- Collected data -
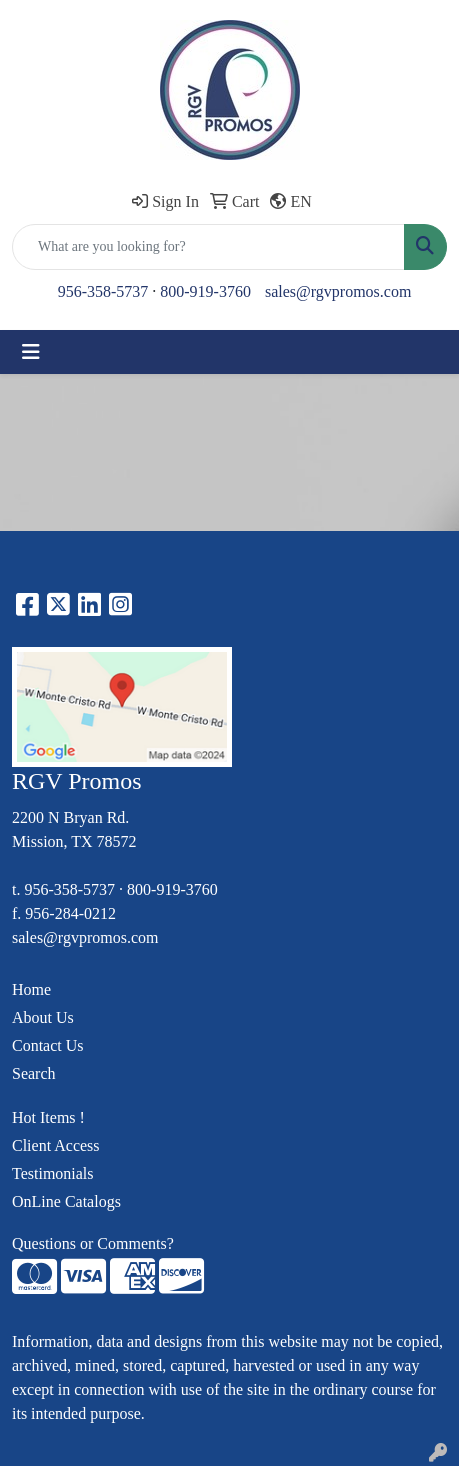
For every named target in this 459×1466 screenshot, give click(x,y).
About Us (43, 1017)
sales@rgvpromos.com (338, 291)
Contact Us (48, 1045)
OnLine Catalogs (66, 1201)
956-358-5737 (103, 291)
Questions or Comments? (93, 1243)
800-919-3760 (205, 291)
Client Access (56, 1145)
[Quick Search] (208, 247)
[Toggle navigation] (31, 352)
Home (31, 989)
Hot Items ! (48, 1117)
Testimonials (53, 1173)
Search (34, 1073)
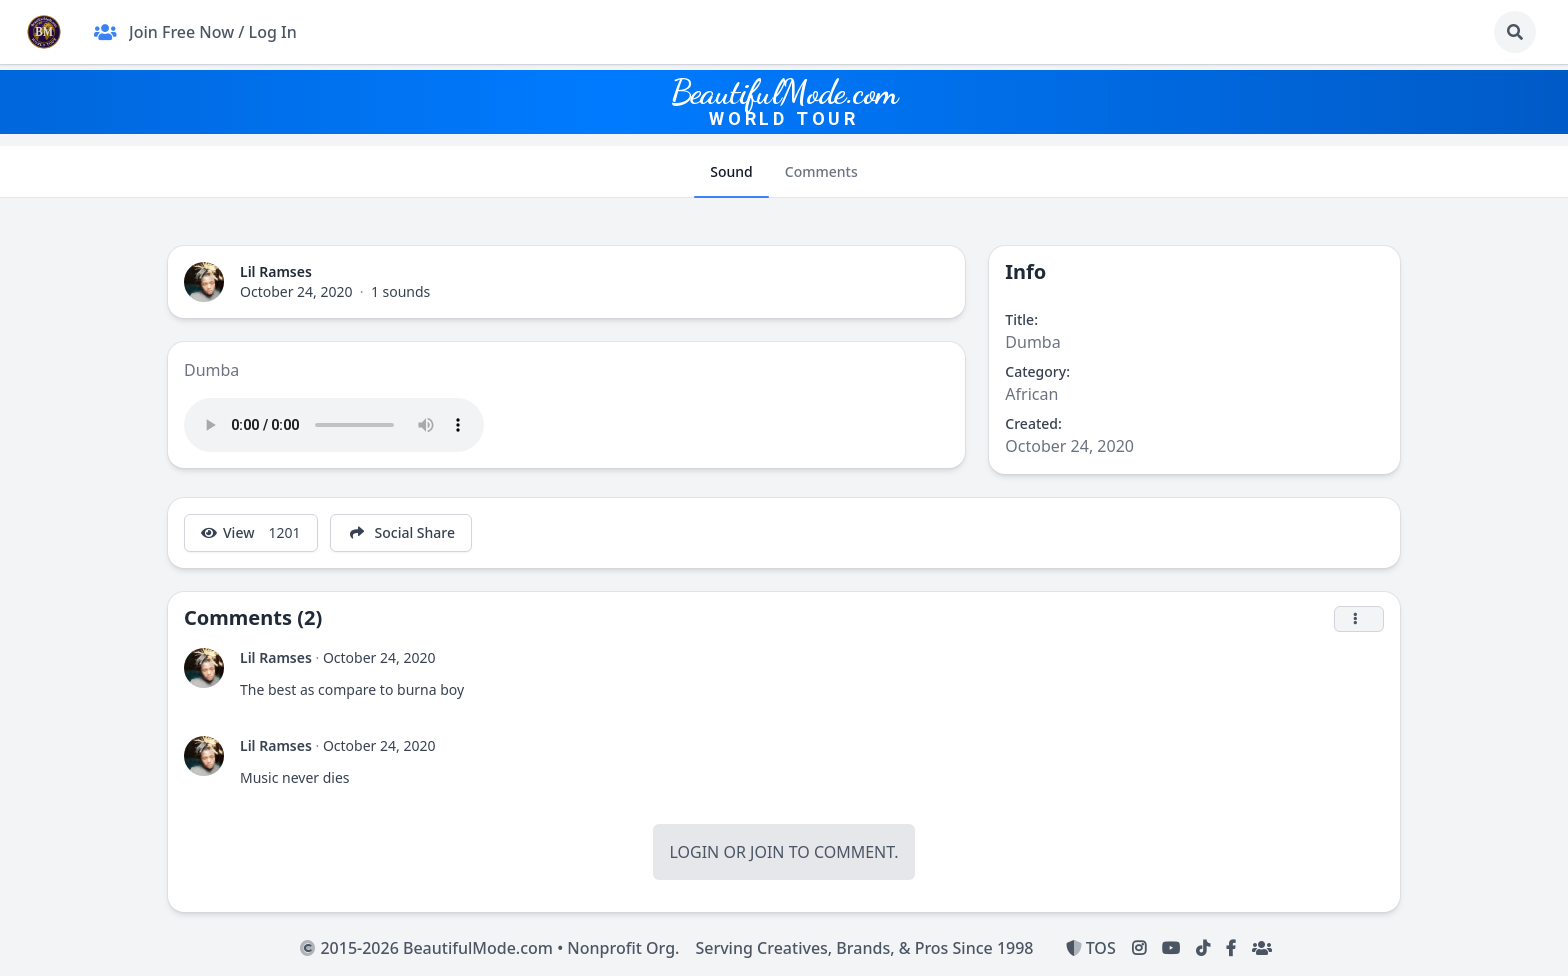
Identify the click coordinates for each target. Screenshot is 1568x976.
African (1031, 394)
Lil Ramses (276, 271)
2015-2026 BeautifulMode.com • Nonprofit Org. (489, 948)
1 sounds (400, 291)
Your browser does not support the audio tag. (334, 425)
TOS (1091, 948)
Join (767, 852)
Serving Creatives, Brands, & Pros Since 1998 (864, 948)
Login (694, 852)
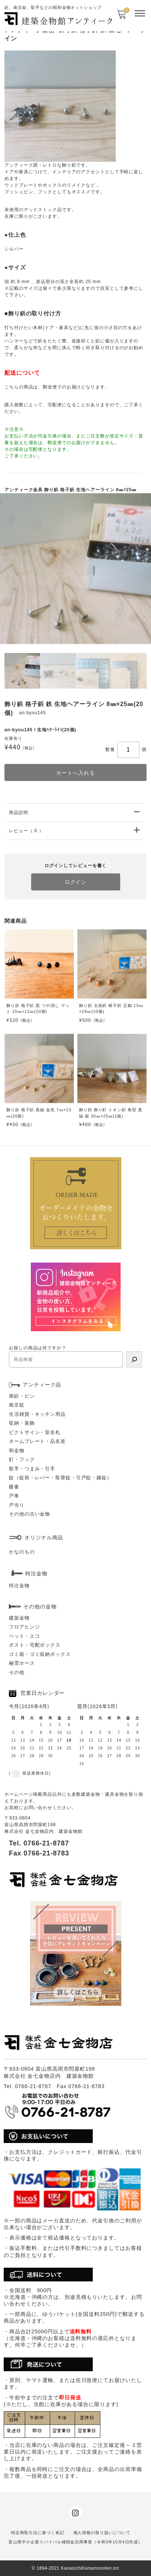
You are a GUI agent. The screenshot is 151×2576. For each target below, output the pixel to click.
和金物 (16, 1450)
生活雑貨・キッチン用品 (37, 1414)
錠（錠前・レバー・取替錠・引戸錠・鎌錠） (60, 1477)
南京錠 (16, 1405)
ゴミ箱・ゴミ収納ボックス (40, 1654)
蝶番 (14, 1487)
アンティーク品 (42, 1385)
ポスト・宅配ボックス (34, 1645)
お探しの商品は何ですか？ (37, 1348)
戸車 (14, 1496)
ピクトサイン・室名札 (34, 1432)
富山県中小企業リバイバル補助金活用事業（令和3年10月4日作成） (75, 2542)
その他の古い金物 (29, 1514)
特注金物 (19, 1585)
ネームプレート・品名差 (37, 1441)
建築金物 (19, 1618)
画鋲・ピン (22, 1396)
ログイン (76, 882)
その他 (16, 1672)
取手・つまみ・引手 (32, 1468)
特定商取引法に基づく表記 (37, 2532)
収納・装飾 (22, 1423)
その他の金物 (39, 1606)
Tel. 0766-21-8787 (39, 1843)
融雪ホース (22, 1663)
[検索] (134, 1359)
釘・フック (22, 1459)
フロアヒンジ (24, 1627)
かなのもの (22, 1552)
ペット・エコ (24, 1636)
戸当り (16, 1505)
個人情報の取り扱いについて (102, 2532)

- Your instructions -
Apart from its pictures, the data is to be repeated exactly.

- Answer -
For every named target in this 459×1466 screenshot, give click(x,y).
About Us (43, 1017)
sales@rgvpromos.com (338, 291)
Contact Us (48, 1045)
OnLine Catalogs (66, 1201)
956-358-5737 (103, 291)
Questions or Comments? (93, 1243)
800-919-3760 (205, 291)
Client Access (56, 1145)
[Quick Search] (208, 247)
[Toggle navigation] (31, 352)
Home (31, 989)
Hot Items ! (48, 1117)
Testimonials (53, 1173)
Search (34, 1073)
Identify the click coordinates for each target. Screenshot is 1568x976.
African (1031, 394)
Lil Ramses (276, 271)
2015-2026 BeautifulMode.com • Nonprofit Org. (489, 948)
1 sounds (400, 291)
Your browser does not support the audio tag. (334, 425)
TOS (1091, 948)
Join (767, 852)
Serving Creatives, Brands, & Pros Since 1998 (864, 948)
Login (694, 852)
You are a GUI agent. The screenshot is 151×2576. For each target below, output the pixel to click.
和金物 (16, 1450)
生活雑貨・キッチン用品 (37, 1414)
錠（錠前・レバー・取替錠・引戸錠・鎌錠） (60, 1477)
南京錠 (16, 1405)
ゴミ箱・ゴミ収納ボックス (40, 1654)
蝶番 (14, 1487)
アンティーク品 (42, 1385)
ポスト・宅配ボックス (34, 1645)
お探しの商品は何ですか？ (37, 1348)
戸車 (14, 1496)
ピクトサイン・室名札 (34, 1432)
富山県中小企業リバイバル補助金活用事業（令和3年10月4日作成） (75, 2542)
その他の古い金物 (29, 1514)
特注金物 (19, 1585)
ネームプレート・品名差 (37, 1441)
建築金物 (19, 1618)
画鋲・ピン (22, 1396)
ログイン (76, 882)
その他 (16, 1672)
取手・つまみ・引手 (32, 1468)
特定商取引法に基づく表記 (37, 2532)
収納・装飾 (22, 1423)
その他の金物 (39, 1606)
Tel. 0766-21-8787 (39, 1843)
融雪ホース (22, 1663)
[検索] (134, 1359)
釘・フック (22, 1459)
フロアヒンジ (24, 1627)
かなのもの (22, 1552)
ペット・エコ (24, 1636)
戸当り (16, 1505)
個人情報の取り扱いについて (102, 2532)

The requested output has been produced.